We hear it all the time, “breakfast is the most important meal of the day.” But, according to a recently published study in the American Journal of Clinical Nutrition, that statement isn’t exactly accurate. It might not be the most important meal of the day, but it’s certainly important, especially if you’re exercising and need calories to burn—and even more so if your workout consists of multiple sweat sessions.
“Breakfast sets the tone for the entire day, nutritionally speaking,” says Daily Harvest Nutritionist Sara Jane Mercer.

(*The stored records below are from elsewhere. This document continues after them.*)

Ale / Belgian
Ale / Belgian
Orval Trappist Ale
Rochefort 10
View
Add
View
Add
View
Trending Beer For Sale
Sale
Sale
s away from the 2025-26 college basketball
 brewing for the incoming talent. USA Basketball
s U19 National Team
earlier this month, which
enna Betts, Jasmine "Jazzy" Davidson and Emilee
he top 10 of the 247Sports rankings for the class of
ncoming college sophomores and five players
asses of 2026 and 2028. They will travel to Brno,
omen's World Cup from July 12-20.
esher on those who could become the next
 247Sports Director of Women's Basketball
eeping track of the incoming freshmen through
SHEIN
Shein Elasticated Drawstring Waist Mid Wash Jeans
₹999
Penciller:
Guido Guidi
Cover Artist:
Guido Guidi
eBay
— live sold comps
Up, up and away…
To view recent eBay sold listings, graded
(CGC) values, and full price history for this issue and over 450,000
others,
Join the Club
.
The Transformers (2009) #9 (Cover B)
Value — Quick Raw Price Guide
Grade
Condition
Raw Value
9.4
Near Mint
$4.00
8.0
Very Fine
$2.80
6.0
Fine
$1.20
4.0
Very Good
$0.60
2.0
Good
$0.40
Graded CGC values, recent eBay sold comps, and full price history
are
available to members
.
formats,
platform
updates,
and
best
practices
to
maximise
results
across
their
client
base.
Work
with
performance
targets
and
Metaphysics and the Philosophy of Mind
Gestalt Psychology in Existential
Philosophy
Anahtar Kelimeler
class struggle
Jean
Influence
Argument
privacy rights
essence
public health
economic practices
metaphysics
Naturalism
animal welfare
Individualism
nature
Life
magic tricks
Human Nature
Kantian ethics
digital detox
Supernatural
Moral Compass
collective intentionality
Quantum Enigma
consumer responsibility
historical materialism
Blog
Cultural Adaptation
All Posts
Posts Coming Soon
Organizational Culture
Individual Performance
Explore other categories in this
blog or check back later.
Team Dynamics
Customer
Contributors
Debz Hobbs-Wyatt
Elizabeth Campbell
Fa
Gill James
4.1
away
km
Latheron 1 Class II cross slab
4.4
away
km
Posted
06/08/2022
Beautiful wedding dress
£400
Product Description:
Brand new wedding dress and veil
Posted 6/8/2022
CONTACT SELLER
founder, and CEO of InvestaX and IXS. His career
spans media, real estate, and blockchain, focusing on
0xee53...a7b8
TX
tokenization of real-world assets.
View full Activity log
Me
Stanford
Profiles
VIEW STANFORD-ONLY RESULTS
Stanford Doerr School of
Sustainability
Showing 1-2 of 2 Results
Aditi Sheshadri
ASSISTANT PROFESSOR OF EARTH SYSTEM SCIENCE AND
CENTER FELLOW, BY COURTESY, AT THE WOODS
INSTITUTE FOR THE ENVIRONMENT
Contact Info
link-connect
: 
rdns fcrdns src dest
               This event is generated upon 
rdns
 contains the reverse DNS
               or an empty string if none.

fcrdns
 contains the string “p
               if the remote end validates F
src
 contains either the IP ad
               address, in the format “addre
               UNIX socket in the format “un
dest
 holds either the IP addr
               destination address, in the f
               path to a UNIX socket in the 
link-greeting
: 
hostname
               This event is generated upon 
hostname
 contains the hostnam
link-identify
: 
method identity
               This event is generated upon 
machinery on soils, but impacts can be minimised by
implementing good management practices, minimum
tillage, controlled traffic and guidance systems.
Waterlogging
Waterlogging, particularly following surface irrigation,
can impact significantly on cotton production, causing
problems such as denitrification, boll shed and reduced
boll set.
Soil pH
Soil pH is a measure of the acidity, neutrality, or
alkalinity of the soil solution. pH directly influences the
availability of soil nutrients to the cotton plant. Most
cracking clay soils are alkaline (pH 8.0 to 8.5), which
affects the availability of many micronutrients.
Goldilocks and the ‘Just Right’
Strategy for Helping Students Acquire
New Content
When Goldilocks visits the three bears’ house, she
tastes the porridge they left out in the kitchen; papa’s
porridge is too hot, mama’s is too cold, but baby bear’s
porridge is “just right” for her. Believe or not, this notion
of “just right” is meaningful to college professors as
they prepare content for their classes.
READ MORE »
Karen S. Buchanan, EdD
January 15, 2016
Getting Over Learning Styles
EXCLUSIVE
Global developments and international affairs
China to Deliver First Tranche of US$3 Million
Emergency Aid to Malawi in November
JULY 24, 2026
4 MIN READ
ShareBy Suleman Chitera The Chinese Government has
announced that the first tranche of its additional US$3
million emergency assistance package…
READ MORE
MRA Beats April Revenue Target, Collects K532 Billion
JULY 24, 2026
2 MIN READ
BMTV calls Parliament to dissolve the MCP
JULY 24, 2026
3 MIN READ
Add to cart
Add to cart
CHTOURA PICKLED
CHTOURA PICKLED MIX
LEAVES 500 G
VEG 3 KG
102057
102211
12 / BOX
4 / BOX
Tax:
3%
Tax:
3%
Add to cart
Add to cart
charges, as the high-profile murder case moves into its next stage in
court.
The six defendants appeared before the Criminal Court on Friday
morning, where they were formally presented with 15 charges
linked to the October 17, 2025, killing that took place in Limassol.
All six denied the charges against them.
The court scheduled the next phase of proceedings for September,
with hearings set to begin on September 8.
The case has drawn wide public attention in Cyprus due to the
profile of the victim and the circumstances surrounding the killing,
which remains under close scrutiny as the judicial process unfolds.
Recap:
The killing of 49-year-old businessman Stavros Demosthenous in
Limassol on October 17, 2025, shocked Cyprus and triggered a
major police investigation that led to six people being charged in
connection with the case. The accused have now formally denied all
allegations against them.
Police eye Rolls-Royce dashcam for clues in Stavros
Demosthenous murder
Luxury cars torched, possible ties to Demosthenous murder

At the Holistic Hideaways retreat at Le Soleil d’Or, MS RD Dietitian Nutritionist McKel Hill recommends keeping the carbohydrates moderate and sugar low during breakfast. “Opt for high fiber whole foods like vegetables and fruits, and pair them with high quality proteins and healthy fats.”
If you strive for a lifestyle like that of a fitness trainer, eating early is essential. The most significant part isn’t what exact a.m. hour they’re noshing—it’s what’s inside that bowl, bag or bottle that really counts, particularly if they’re burning 500+ calories per workout (that calls for a bagel and cream cheese celebration, right? Not so much). Here’s what our favorite workout warriors are chowing down when they wake up.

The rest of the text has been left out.